What deductions can I take as an owner of rental property in Spain?
March 21, 2023

Non-resident property owners who earn rental income from their property in Spain must file a tax return in Spain, regardless of how that income is taxed in their home country. The Spanish Tax Agency (Agencia Tributaria) requires the submission of Form 210, the tax return for non-residents’ income tax.
Until 2023, rental income had to be declared quarterly, with deadlines on 20 April, 20 July, 20 October, and 20 January (of the following year), each covering the previous quarter.
However, starting from the 2024 tax year, the declaration of rental income will shift to an annual basis, with a single filing period between 1 and 20 January of the following year.
Who can deduct expenses?
Through Form 210, non-residents report both their rental income and eligible expenses. But not everyone can deduct costs.
Only tax residents of EU countries, Iceland, Norway, and Liechtenstein are entitled to offset expenses against their rental income.
Non-residents from other countries (such as the UK, the U.S., or Switzerland) must declare their gross rental income and are not allowed to deduct expenses.

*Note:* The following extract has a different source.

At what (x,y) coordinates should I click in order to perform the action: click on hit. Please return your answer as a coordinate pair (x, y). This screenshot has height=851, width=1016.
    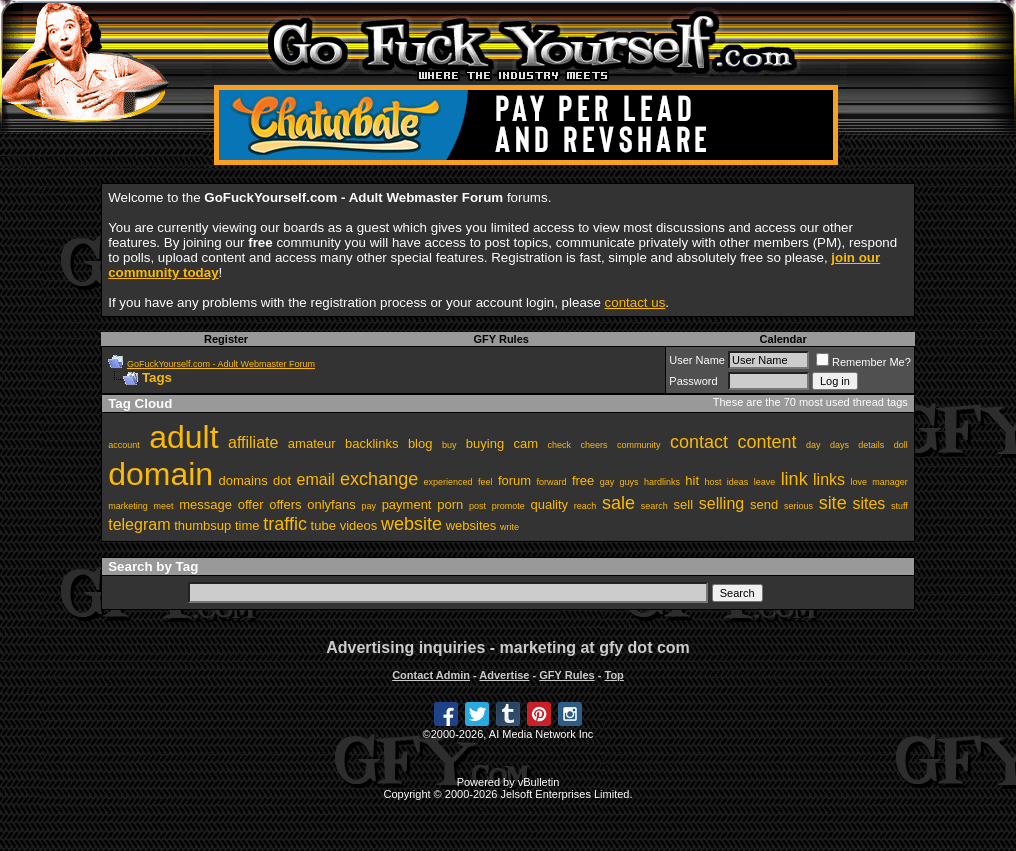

That said, this distinction may soon change. A recent ruling by the Spanish National Court has challenged the unequal treatment between EU and non-EU property owners, opening the door for potential future alignment of tax rights. While no official change has yet been implemented, the decision represents an important legal development to watch.
Deductible expenses for eligible taxpayers
If you qualify to deduct costs (EU, Iceland, Norway, or Liechtenstein), the following eight categories of expenses can be claimed:
- Property-related expenses: local property taxes (IBI or rubbish collection fee), community fees, or house insurance premiums.
- Utility bills: Expenses related to water, gas, electricity, and other utilities can also be deducted from rental income if the property owner bears them.
- Maintenance costs: Costs incurred to maintain the property, including repairs and cleaning, can also be deducted. In this regard, it has to be noted that the purchase of furniture can only be deducted via depreciation at the rate of 10% per annum (2.5% per quarter).
- Mortgage interest: Non-residents who have a mortgage on the Spanish property are allowed to deduct the interest paid on their mortgage from their rental income.
- Property management fees: If a non-resident hires a property management company to manage the property, the fees paid to the company can be deducted.
- Advertising and marketing expenses: Costs incurred to advertise and market the property to potential tenants can also be deducted.
- Legal and accounting fees: Fees paid to legal and accounting professionals to assist with the rental of the property can be deducted.
- Depreciation: Non-residents are allowed to deduct the depreciation of the property over time. The depreciation cost for rental property is calculated as 3% of the greater of the purchase price or the cadastral value of the property. In both cases excluding the plot value.
Proportional deductions and record keeping
Many expenses can only be deducted proportionally based on the number of days the property was rented out.
For example, if your property was rented for 120 days in the year, you can only claim 120/365 of the annual property tax, community fees, utilities, or depreciation costs.
Keeping accurate records of your rental income, expenses, and rental periods is essential to ensure the correct calculation of deductible expenses.